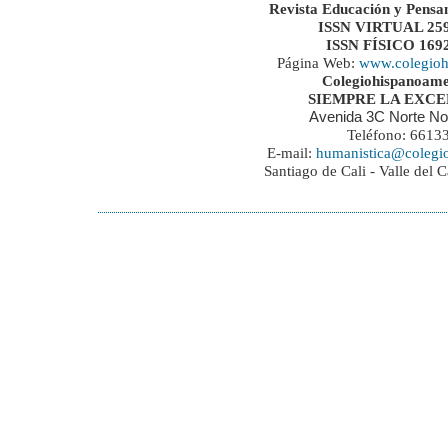
Revista Educación y Pensa
ISSN VIRTUAL 259
ISSN FÍSICO 169
Página Web:
www.colegioh
Colegiohispanoame
SIEMPRE LA EXC
Avenida 3C Norte No
Teléfono: 6613
E-mail:
humanistica@colegi
Santiago de Cali - Valle del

□ □ □ □

→ TASK TO CARRY OUT:
Please print each of the records word for word, keeping the pictures out.

→ SOLUTION TO THIS PROBLEM:
Revista Educación y Pensa
ISSN VIRTUAL 259
ISSN FÍSICO 169
Página Web:
www.colegioh
Colegiohispanoame
SIEMPRE LA EXC
Avenida 3C Norte No
Teléfono: 6613
E-mail:
humanistica@colegi
Santiago de Cali - Valle del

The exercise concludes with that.